The Photographer Continues to Explore Storytelling With Video

Leading up to the Paul Insect exhibit over at Venice’s Post No Bills gallery, photographer Carlos Gonzalez continued to challenge his visual skills by creating a video to impart a visual narrative, a psychological grounding to the physical process of the artist preparing for the show. The discovery of what it takes to create the show and the prints that were to sold inspired Carlos to tell the story in a new way, using video more than he has before.
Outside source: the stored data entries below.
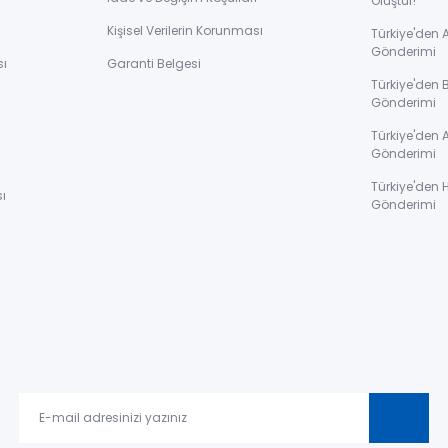
Oluştur!
Kişisel Verilerin Korunması
Türkiye'den
Gönderimi
sı
Garanti Belgesi
Türkiye'den 
Gönderimi
ı
Türkiye'den 
Gönderimi
Türkiye'den 
ı
Gönderimi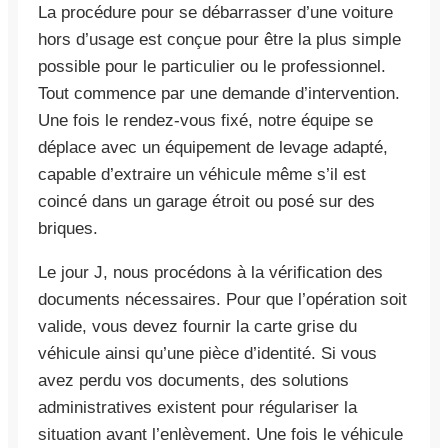
La procédure pour se débarrasser d’une voiture
hors d’usage est conçue pour être la plus simple
possible pour le particulier ou le professionnel.
Tout commence par une demande d’intervention.
Une fois le rendez-vous fixé, notre équipe se
déplace avec un équipement de levage adapté,
capable d’extraire un véhicule même s’il est
coincé dans un garage étroit ou posé sur des
briques.
Le jour J, nous procédons à la vérification des
documents nécessaires. Pour que l’opération soit
valide, vous devez fournir la carte grise du
véhicule ainsi qu’une pièce d’identité. Si vous
avez perdu vos documents, des solutions
administratives existent pour régulariser la
situation avant l’enlèvement. Une fois le véhicule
Careful observation of movement, pattern, subtleties of technique – all underlaid with a sophistication in audio selections – reveals a talent in the storyteller that keeps unfolding before our eyes even as he endeavors to tell us about Paul Insect the artist and the Ramon De Larosa, the print master. As De Larosa mans the 2oo year old machine to create pieces for the U.K. based artist, bobbing and rolling and pulling and pressing play out as dance over a bed of electronic music and mechanical beats,  succinctly merging two centuries into one.

And in this newest video the screen printing process is explained in 80 seconds to the quick cuts and fluttering drum meter of a motor city inflected rockabilly beat as De Larosa gently applies rich patches of color to a new Insect portrait. It feels like we are all learning at one time – artist, master, videographer, observer.